#### Task prompt:
In the entries below, find the line with "Bracken County" and the line with "Hart County". Print those two and everything between them exactly, and nothing else.

--

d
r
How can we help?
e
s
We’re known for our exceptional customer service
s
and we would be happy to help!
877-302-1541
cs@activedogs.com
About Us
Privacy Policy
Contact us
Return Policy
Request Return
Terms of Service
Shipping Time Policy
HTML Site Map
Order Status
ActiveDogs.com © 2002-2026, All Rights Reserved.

--

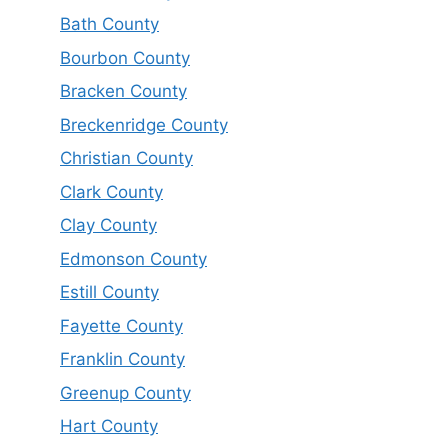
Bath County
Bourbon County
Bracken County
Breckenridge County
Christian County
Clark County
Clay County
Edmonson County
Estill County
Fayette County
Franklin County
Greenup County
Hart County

--

#### Exercise result:
Bracken County
Breckenridge County
Christian County
Clark County
Clay County
Edmonson County
Estill County
Fayette County
Franklin County
Greenup County
Hart County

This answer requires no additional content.